In the grand scheme of things, the number of times I have been blessed with beautiful, strong, healthy baby boys is incredible in and of itself. Many mothers suffer from a much greater loss than my desire for another baby. Women suffer from infertility, pregnancy loss, infant loss, and child loss; women who put my wanting another baby to shame.
So, when you ask me why I’m not dreaming of having a baby girl, and see me declare that I am a Happy Boy Mom – there are so many reasons, none of which are really appropriate to share with you, dear stranger. Your simple question is not so very simple, now is it?

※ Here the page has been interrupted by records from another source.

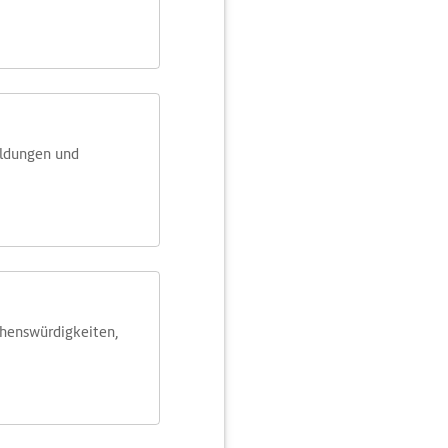
eldungen und
ehens­würdig­keiten,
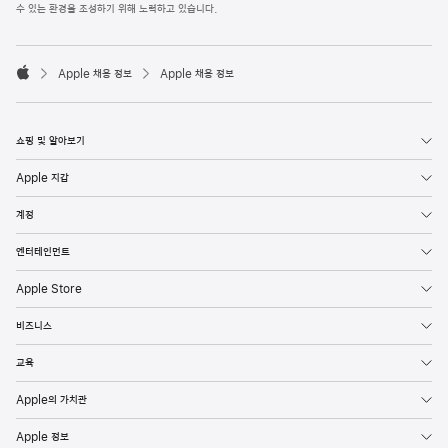
l
수 있는 환경을 조성하기 위해 노력하고 있습니다.
e
F
o

o
Apple 채용 정보
Apple 채용 정보
t
A
e
p
r
p
l
쇼핑 및 알아보기
e
Apple 지갑
계정
엔터테인먼트
Apple Store
비즈니스
교육
Apple의 가치관
Apple 정보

Happy Boy Mom Poem: “We Go Together Like Mother and Son”
By Michele Meleen
Peanut butter and jelly,
moon and star,
these iconic pairings
can’t compare to what we are.
We go together like mother and son
a match made in heaven.
We’re stuck together
whether you’re seven or eleven!
When two things fit
like the Earth and the sun,
they can only be
mother and son.
If we each simply tried complimenting moms on the beautiful children she does have, or single women on the amazing careers or lives they lead, there would be no hard feelings, no feelings of sadness, shame, or anger. I mean let’s be honest, how many times do you hear random strangers ask men if they’re dreaming of having a baby girl or when they’re going to try for another baby? Follow the old adage “to each his own” – let’s move on people and leave everyone’s reproductive decisions alone.